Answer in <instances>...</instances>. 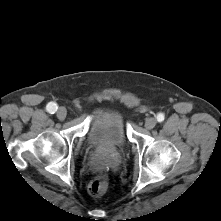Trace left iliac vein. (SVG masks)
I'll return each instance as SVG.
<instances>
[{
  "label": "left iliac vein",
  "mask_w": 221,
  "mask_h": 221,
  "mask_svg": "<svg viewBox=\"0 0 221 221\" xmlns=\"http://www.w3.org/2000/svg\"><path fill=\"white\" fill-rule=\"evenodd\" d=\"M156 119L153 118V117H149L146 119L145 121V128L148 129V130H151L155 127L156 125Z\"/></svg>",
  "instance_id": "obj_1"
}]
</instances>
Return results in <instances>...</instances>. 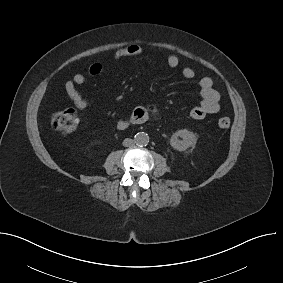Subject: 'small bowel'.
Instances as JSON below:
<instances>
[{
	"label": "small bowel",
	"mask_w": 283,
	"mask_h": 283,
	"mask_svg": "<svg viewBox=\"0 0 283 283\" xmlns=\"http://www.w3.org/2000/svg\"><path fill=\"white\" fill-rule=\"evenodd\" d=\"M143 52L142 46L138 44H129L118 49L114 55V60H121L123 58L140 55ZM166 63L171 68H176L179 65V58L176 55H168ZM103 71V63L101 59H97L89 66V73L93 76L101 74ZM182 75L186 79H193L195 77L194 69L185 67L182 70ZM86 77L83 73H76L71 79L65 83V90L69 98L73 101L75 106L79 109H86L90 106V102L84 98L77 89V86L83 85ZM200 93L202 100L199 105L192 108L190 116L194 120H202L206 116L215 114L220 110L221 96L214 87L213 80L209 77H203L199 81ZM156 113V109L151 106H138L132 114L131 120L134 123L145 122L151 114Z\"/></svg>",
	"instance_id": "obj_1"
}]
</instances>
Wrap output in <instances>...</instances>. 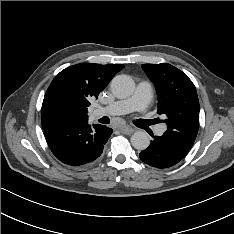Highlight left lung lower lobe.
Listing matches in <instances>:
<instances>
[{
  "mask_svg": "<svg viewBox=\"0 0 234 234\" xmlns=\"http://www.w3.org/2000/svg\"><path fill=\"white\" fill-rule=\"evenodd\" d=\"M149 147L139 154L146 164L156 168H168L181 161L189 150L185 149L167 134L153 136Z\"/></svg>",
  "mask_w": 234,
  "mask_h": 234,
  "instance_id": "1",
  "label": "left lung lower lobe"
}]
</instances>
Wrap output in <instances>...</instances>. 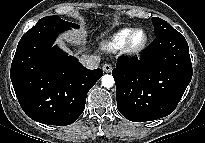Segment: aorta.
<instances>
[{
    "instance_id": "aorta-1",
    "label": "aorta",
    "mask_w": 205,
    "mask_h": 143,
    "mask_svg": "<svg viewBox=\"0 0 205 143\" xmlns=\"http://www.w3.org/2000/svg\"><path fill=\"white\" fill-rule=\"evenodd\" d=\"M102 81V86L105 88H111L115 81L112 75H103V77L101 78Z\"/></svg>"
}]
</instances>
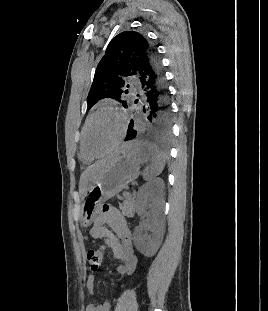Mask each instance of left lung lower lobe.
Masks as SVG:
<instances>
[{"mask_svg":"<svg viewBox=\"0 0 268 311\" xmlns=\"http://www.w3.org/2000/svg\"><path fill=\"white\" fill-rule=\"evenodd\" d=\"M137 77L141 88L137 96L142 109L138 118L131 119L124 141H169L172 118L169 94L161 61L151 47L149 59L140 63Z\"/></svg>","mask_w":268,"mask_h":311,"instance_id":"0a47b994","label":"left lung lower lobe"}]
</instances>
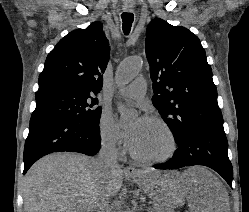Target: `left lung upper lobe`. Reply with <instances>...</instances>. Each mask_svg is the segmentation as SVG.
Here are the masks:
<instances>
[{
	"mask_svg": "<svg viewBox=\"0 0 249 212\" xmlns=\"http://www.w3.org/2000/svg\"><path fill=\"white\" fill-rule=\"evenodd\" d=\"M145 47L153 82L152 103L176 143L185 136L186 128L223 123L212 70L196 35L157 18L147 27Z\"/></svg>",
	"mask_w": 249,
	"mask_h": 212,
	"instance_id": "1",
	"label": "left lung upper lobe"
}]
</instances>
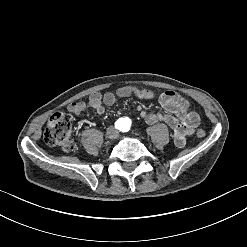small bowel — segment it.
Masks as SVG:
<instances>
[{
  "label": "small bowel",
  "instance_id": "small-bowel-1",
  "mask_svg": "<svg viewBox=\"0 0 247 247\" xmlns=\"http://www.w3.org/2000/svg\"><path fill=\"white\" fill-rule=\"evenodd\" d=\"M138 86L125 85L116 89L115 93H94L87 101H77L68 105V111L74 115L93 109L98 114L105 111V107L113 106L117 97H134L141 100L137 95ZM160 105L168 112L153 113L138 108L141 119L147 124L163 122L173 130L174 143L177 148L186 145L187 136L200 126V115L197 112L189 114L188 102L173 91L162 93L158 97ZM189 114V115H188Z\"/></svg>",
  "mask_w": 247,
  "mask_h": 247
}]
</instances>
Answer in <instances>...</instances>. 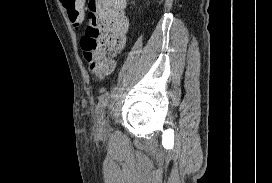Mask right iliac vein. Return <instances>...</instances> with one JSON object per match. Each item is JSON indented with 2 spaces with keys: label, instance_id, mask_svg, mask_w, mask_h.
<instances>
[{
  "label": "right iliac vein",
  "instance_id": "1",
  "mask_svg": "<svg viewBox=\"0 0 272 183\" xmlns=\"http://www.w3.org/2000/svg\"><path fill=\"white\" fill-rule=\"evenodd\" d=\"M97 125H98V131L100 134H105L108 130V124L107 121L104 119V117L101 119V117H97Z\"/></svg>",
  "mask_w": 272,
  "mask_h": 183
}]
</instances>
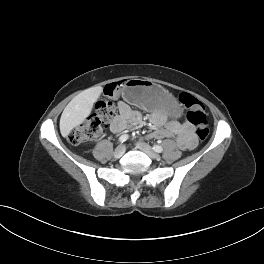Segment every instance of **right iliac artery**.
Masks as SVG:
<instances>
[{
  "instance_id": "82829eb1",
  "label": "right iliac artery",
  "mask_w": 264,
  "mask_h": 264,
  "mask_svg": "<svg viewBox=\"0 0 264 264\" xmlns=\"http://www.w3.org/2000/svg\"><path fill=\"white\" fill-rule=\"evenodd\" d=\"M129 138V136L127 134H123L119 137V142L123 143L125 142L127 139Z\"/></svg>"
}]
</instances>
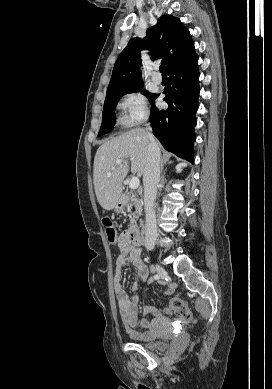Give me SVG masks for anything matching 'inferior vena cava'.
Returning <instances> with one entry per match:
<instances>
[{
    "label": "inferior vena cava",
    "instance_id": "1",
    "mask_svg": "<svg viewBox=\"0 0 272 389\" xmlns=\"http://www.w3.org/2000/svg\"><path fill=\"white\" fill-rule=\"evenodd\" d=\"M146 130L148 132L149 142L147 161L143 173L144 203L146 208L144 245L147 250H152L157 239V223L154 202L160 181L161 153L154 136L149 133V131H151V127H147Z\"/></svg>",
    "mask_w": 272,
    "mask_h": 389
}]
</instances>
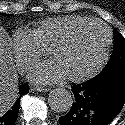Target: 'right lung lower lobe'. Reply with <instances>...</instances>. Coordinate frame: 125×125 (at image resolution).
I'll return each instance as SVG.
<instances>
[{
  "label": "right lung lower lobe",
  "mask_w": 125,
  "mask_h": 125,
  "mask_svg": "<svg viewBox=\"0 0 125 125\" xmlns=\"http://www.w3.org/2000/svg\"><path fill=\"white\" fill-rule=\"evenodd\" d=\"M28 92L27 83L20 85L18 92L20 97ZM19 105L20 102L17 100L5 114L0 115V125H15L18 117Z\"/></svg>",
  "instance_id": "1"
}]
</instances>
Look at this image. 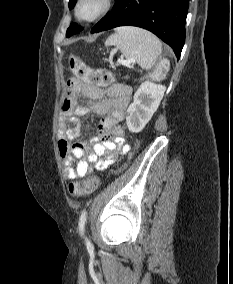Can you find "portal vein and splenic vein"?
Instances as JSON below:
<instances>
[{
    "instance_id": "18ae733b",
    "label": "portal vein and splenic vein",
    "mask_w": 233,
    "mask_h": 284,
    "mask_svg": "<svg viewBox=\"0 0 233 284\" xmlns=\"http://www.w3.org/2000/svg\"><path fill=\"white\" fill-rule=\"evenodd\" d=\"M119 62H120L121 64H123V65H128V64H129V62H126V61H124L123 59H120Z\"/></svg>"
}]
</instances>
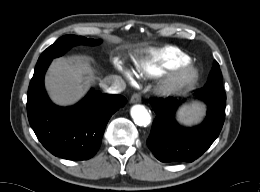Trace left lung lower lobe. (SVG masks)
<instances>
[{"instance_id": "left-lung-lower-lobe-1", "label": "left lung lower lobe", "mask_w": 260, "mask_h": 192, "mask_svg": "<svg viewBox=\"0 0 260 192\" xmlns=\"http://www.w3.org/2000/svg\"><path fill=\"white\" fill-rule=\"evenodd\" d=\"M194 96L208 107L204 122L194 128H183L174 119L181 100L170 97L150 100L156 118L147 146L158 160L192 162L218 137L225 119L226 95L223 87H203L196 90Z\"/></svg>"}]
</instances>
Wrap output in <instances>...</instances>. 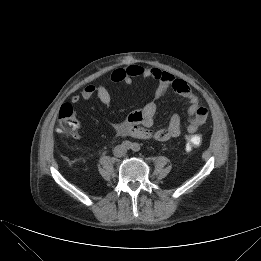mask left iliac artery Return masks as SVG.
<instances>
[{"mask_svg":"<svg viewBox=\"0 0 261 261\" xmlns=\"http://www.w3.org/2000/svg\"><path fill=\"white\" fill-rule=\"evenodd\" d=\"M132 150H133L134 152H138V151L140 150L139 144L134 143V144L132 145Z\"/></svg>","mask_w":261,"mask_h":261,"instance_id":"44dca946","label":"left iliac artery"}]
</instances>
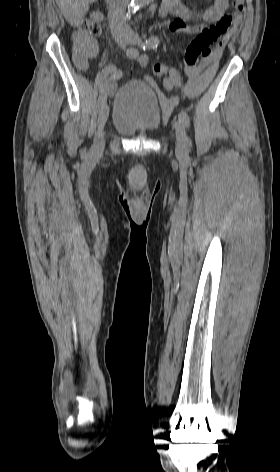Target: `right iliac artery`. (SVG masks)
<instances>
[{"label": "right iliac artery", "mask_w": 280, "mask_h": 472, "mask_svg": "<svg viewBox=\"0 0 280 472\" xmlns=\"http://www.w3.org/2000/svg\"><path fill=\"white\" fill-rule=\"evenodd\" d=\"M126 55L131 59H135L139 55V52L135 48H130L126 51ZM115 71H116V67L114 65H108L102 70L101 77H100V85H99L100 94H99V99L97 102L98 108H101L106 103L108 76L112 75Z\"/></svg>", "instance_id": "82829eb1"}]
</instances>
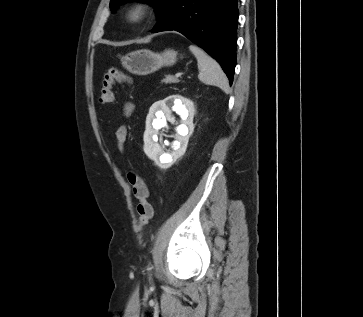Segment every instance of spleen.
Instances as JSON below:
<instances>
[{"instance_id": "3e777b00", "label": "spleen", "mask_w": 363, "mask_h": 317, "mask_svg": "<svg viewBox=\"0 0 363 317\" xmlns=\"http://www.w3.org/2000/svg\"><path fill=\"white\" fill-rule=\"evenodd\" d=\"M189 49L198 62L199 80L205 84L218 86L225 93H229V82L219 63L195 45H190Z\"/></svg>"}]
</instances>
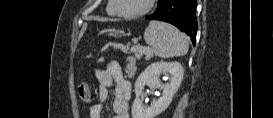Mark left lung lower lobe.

**WORK REQUEST:** Reproduce the lines from the line containing "Segment every instance of spleen." through the end of the records above, exactly and inclusively, omitting pictures.

**OUTPUT FOR THIS EXERCISE:**
Segment every instance of spleen.
Instances as JSON below:
<instances>
[{"instance_id": "3e777b00", "label": "spleen", "mask_w": 363, "mask_h": 317, "mask_svg": "<svg viewBox=\"0 0 363 317\" xmlns=\"http://www.w3.org/2000/svg\"><path fill=\"white\" fill-rule=\"evenodd\" d=\"M189 49L198 62L199 80L205 84L218 86L225 93H229V82L219 63L195 45H190Z\"/></svg>"}]
</instances>
Mark left lung lower lobe.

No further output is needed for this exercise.